In 1855 Charles' brother William was invited to become the minister of the First Universalist Church on Middle Street in Gloucester, Massachusetts. William moved with his wife and children to a small rented house near the eastern end of Main Street, an area which would have overlooked Lane's recently build granite house on Duncan Point. That same year, Charles and Mary resettled in Weymouth, Massachusetts. While most of Mary's surviving work is undated, the Lane paintings she copied generally date from about 1855 onward. Her brother-in-law's relocation to Gloucester that same year suggests that she may have begun taking regular excursions to Gloucester from Weymouth. While the details of their professional relationship are mostly undocumented, it is known that they had collaborated, as evidenced by a small 1850s painting entitled Coast of Maine, now in the collection of the Cape Ann Museum in Gloucester, which is signed by both artists on the backside of the canvas. Mellen and Lane are also known to have traveled together in 1859 to the old Blood family home in Sterling. Both artists painted a rendition of the scene, with the two paintings depicting a different season.

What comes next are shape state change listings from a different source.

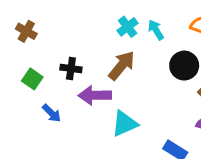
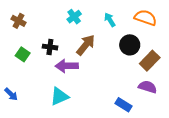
cyan cross: (128, 27) -> (74, 17), moved
blue arrow: (52, 113) -> (11, 94), moved
cyan triangle: (125, 124) -> (59, 96), moved

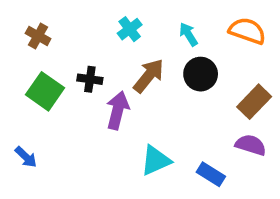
black circle: (130, 45) -> (201, 74), moved
green square: (23, 54) -> (45, 91), size x1.5
purple arrow: (67, 66) -> (118, 110), turned 105
cyan triangle: (59, 96) -> (156, 160), moved

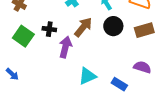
brown rectangle: (254, 102) -> (144, 30), moved, turned 30

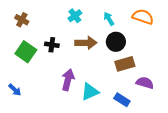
brown arrow: (83, 27) -> (86, 43), turned 50
brown rectangle: (144, 30) -> (125, 64), moved
purple arrow: (65, 47) -> (68, 80), moved

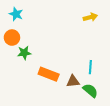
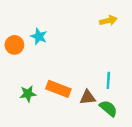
cyan star: (16, 14) -> (39, 36), moved
green star: (24, 53) -> (28, 94), moved

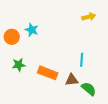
cyan line: (108, 80) -> (82, 60), moved
green star: (28, 94) -> (19, 65), moved

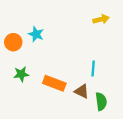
brown triangle: (72, 80) -> (82, 91), turned 32
green semicircle: (89, 89) -> (101, 101), turned 42

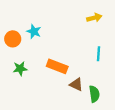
cyan line: (93, 68) -> (99, 54), moved
orange rectangle: (54, 83) -> (57, 66), moved

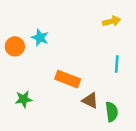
green star: (20, 69) -> (24, 99), moved

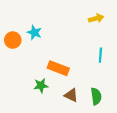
green star: (24, 99) -> (41, 86), moved
brown triangle: (90, 100) -> (71, 95), moved

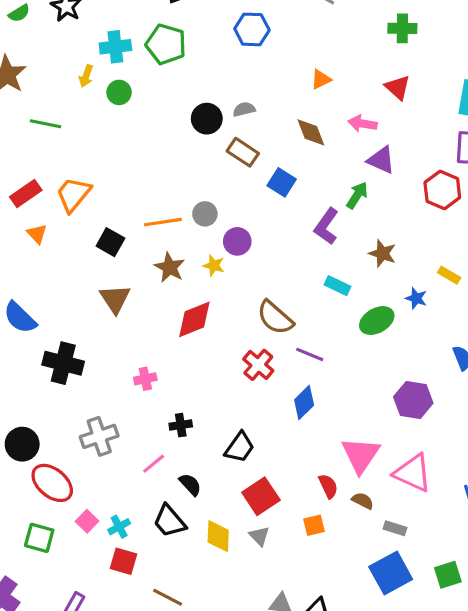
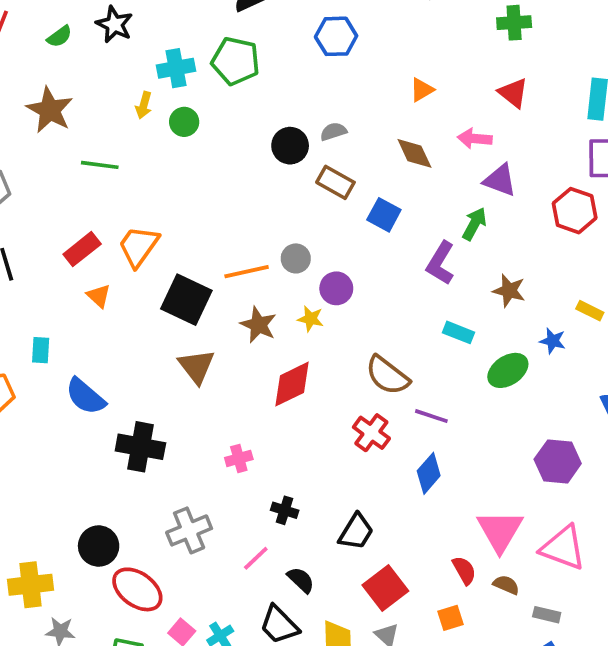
black square: (110, 242) -> (186, 300), size x1.5
black cross: (181, 425) -> (285, 510), turned 30

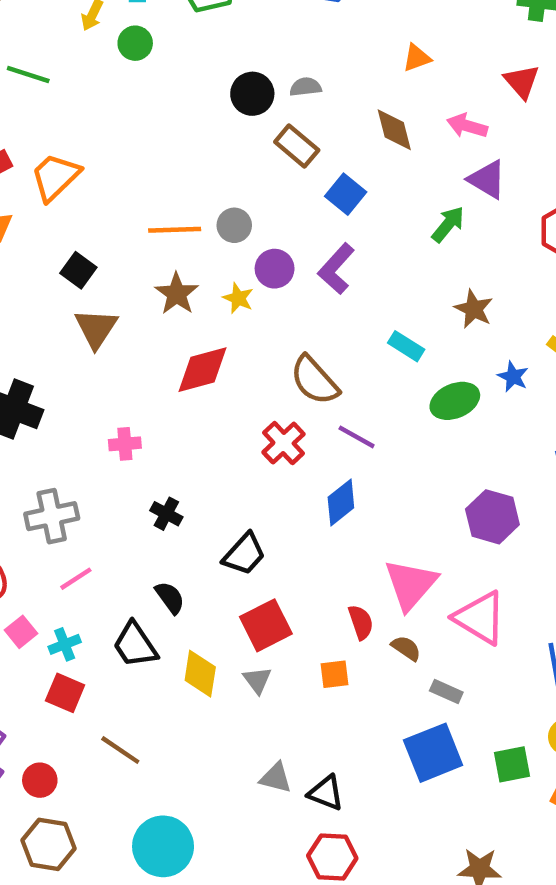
purple L-shape: (440, 263) -> (336, 269), moved
black square: (186, 300) -> (78, 270), moved, size x0.6
pink line: (256, 558) -> (76, 579), moved

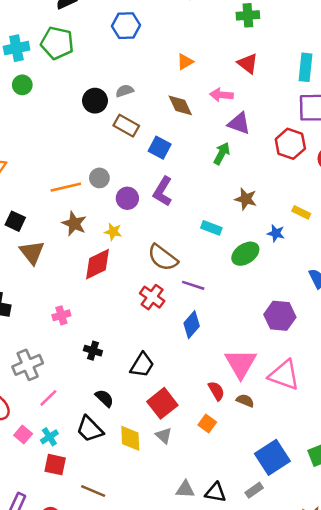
yellow star: (238, 298) -> (113, 232), moved
orange square: (335, 674) -> (207, 424), turned -36
gray rectangle: (446, 691) -> (254, 490), moved, turned -48

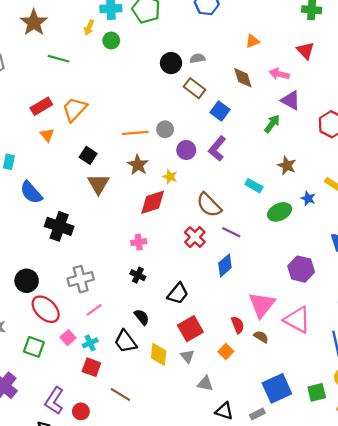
pink cross: (61, 315) -> (139, 242), moved
gray triangle: (185, 489) -> (205, 384), moved

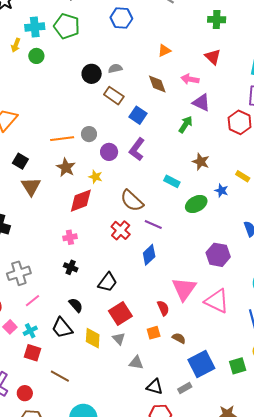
brown semicircle: (261, 337) -> (179, 338), moved
orange square: (226, 351) -> (154, 333), turned 32

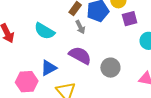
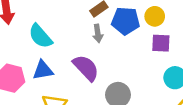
cyan semicircle: (44, 31) -> (40, 36), moved

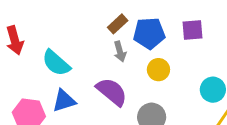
yellow circle: (155, 16) -> (158, 70), moved
purple square: (161, 43) -> (193, 30), moved

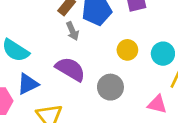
yellow circle: (158, 70) -> (127, 50), moved

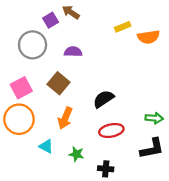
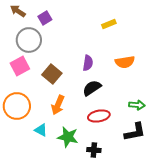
brown arrow: (71, 12) -> (18, 11), moved
orange semicircle: (149, 37) -> (125, 62), moved
purple semicircle: (73, 52) -> (88, 63), moved, turned 98
pink square: (21, 88) -> (20, 66), moved
green star: (76, 154) -> (68, 137), size x1.5

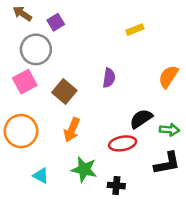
orange semicircle: (125, 62) -> (168, 77), moved, turned 132
black semicircle: (92, 88) -> (141, 119), moved
cyan triangle: (41, 130) -> (41, 176), moved

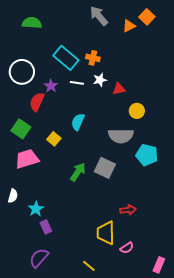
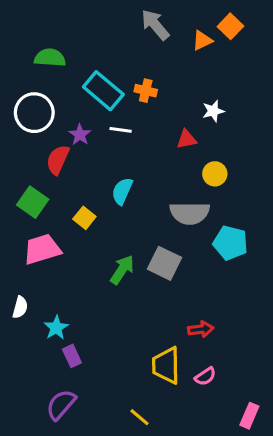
green semicircle: (32, 23) -> (50, 58), moved
white star: (100, 80) -> (213, 111), moved
pink semicircle: (127, 248) -> (205, 376), moved

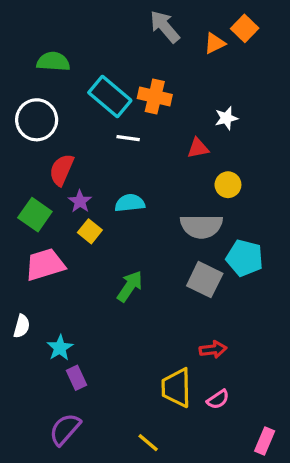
orange cross: (146, 91) -> (155, 97), size x1.4
purple star: (80, 135) -> (80, 201), moved
cyan semicircle: (122, 191) -> (130, 203), turned 60
gray square: (165, 263) -> (205, 280), moved

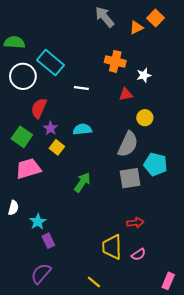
green semicircle: (53, 62) -> (14, 42), moved
cyan rectangle: (110, 97) -> (51, 63), moved
orange cross: (155, 97) -> (115, 61), moved
gray semicircle: (201, 226) -> (128, 144), turned -65
gray square: (205, 280) -> (130, 178), turned -35

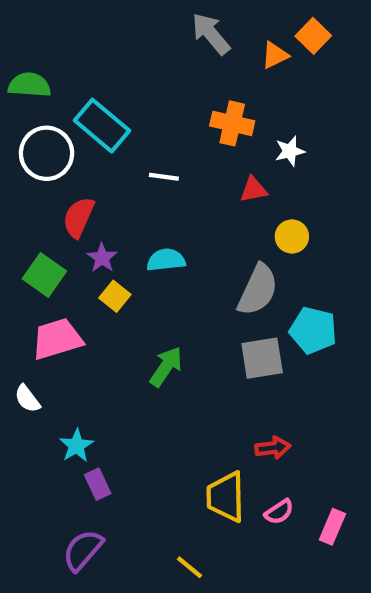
white semicircle: (13, 208) -> (27, 399), moved, turned 128
pink rectangle: (168, 281) -> (332, 527), moved

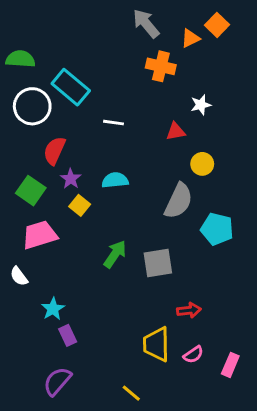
orange cross: (232, 123) -> (161, 66), moved
gray square: (262, 358) -> (158, 263), moved

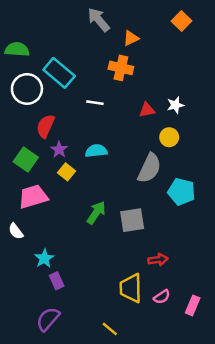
gray arrow: (146, 23) -> (99, 20), moved
orange triangle: (190, 38) -> (131, 38), moved
orange cross: (161, 66) -> (121, 68), moved
white star: (201, 105) -> (175, 105), moved

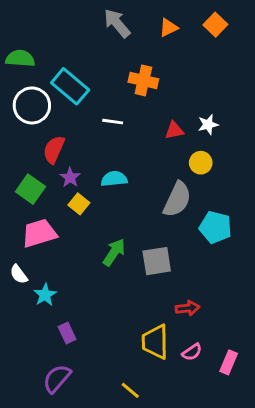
orange triangle: (131, 38) -> (168, 28), moved
cyan star: (44, 258) -> (45, 295), moved

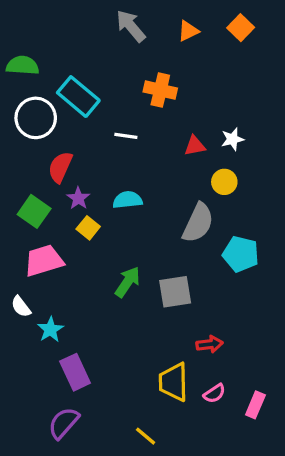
purple rectangle: (67, 333) -> (75, 372), size x1.5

By 1861 the Mellens were living in Dorchester, Massachusetts, with a short commute to Gloucester. A few years later in 1864, the couple again relocated to Taunton, Massachusetts, roughly 40 miles south of Boston. The next two years proved a difficult time for Mary as she would learn of Lane's passing in 1865, and would also lose her husband unexpectedly in 1866.

Following her husband's death, she relocated to Hartford, Connecticut, moving in with her sister-in-law, also recently widowed. Census reports from this period reveal Mary's occupation as an "artist", a distinction that had not previously been made during her time painting with Lane. Widowed and childless, this may indicate the realization of her identity as an artist in her own right. It was, at the very least, her primary source of income during those years. She is known to have owned a number of Lane's paintings, and was still engaged in creating copies. However, there is evidence suggesting a unique body of work of her own, including a series of moonlight pieces, thought to either have been a series based on a lost and unknown Lane, or perhaps "her own creations done during a time of protracted mourning for the two men who played such significant roles in her life."

In the ensuing years she moved between Taunton and her family home in Sterling, where she succumbed to typhoid in 1886. Her death certificate again specifies her occupation as an artist and several obituaries commented on her skill as a painter and the popularity of her work. Her will, which was drawn up in 1882 specifies to which niece and nephew each of her original Lanes should go. She also specified that Lane's nephew Fitz Henry Winter should receive a painting by Lane, as well as a portrait of him that was in her collection.